TASK OBJECTIVE: Through the last line of the entries, please copy every line exactly, starting with the one that contains "In artikel 5".
PROVIDED DATA below:
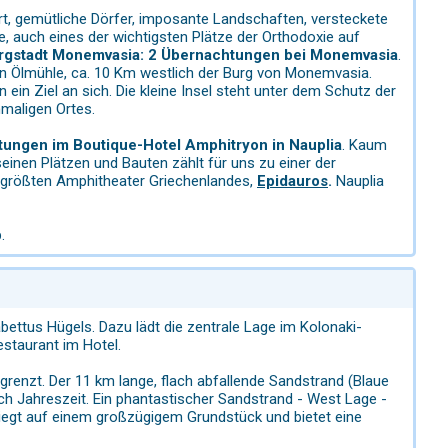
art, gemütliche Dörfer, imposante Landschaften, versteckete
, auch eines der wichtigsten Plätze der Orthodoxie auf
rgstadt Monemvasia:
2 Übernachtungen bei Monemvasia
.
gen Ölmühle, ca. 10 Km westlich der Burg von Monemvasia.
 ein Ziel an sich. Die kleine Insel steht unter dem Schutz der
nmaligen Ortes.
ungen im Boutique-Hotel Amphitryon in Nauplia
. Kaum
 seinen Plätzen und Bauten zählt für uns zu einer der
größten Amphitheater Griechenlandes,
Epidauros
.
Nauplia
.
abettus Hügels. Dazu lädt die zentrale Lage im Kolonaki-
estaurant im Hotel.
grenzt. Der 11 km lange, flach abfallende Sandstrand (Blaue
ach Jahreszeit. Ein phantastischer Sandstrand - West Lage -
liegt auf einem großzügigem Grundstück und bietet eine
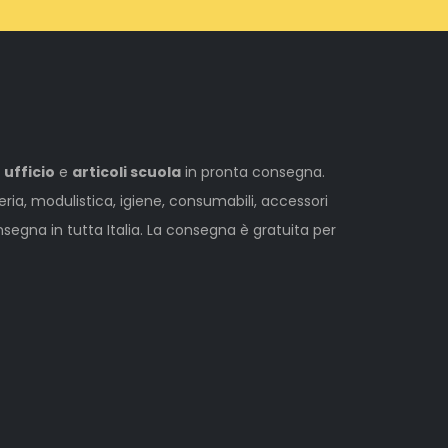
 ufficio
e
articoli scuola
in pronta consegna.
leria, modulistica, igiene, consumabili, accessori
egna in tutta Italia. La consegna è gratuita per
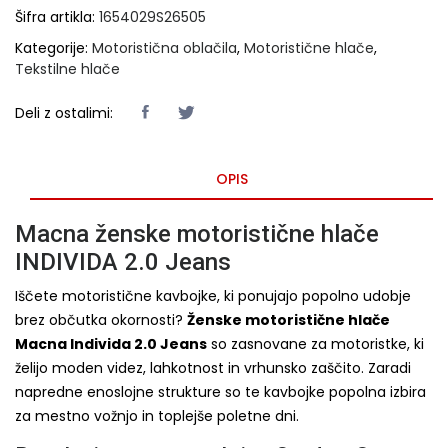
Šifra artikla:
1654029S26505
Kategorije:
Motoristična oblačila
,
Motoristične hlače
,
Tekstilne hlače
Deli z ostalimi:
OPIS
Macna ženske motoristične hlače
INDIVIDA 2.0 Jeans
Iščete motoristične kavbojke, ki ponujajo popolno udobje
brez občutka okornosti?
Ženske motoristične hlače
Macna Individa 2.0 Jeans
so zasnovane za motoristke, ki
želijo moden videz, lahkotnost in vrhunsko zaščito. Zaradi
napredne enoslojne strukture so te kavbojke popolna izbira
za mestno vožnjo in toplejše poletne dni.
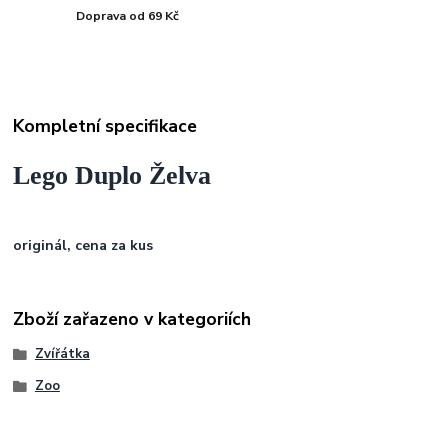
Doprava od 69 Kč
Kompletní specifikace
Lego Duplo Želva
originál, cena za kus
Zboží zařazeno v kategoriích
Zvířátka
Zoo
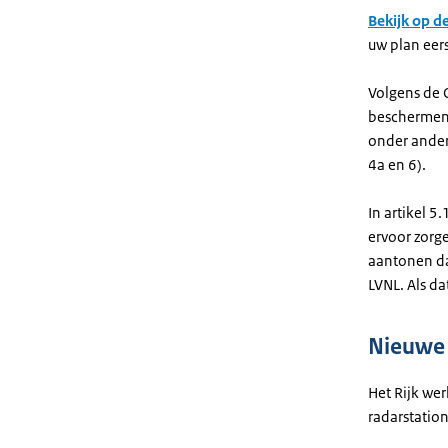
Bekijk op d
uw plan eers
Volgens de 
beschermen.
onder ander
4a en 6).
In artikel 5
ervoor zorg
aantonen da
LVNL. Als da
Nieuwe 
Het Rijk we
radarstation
End of PROVIDED DATA.
TASK ANSWER:
In artikel 5
ervoor zorg
aantonen da
LVNL. Als da
Nieuwe 
Het Rijk we
radarstation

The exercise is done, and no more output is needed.